# What is being asked:
Could you set down exactly the lines that start at the one containing "Gesprächsreihe Lets Talk About Recht" and end at the final line of the material below?
__________________________________________________
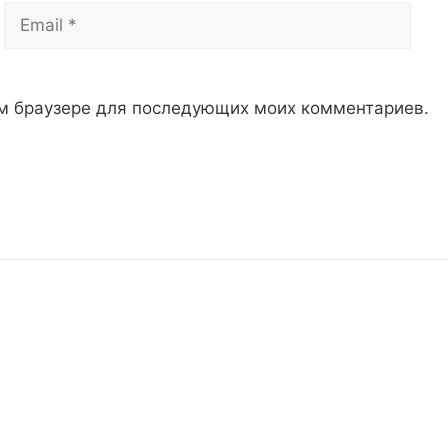
Email
Сай
том браузере для последующих моих комментариев.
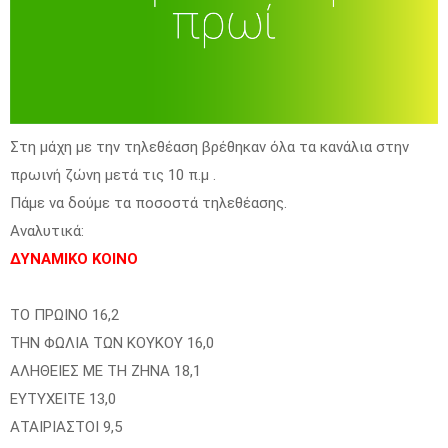
Στη μάχη με την τηλεθέαση βρέθηκαν όλα τα κανάλια στην
πρωινή ζώνη μετά τις 10 π.μ .
Πάμε να δούμε τα ποσοστά τηλεθέασης.
Αναλυτικά:
ΔΥΝΑΜΙΚΟ ΚΟΙΝΟ
ΤΟ ΠΡΩΙΝΟ 16,2
ΤΗΝ ΦΩΛΙΑ ΤΩΝ ΚΟΥΚΟΥ 16,0
ΑΛΗΘΕΙΕΣ ΜΕ ΤΗ ΖΗΝΑ 18,1
ΕΥΤΥΧΕΙΤΕ 13,0
ΑΤΑΙΡΙΑΣΤΟΙ 9,5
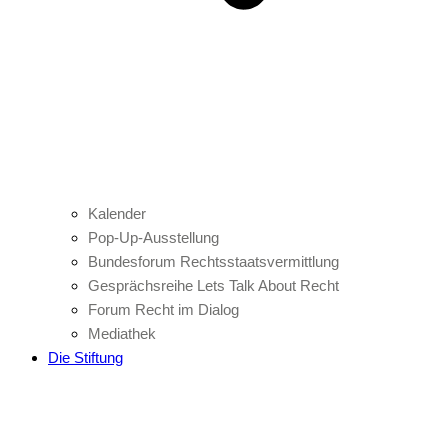
Kalender
Pop-Up-Ausstellung
Bundesforum Rechtsstaatsvermittlung
Gesprächsreihe Lets Talk About Recht
Forum Recht im Dialog
Mediathek
Die Stiftung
__________________________________________________
# Result for this exercise:
Gesprächsreihe Lets Talk About Recht
Forum Recht im Dialog
Mediathek
Die Stiftung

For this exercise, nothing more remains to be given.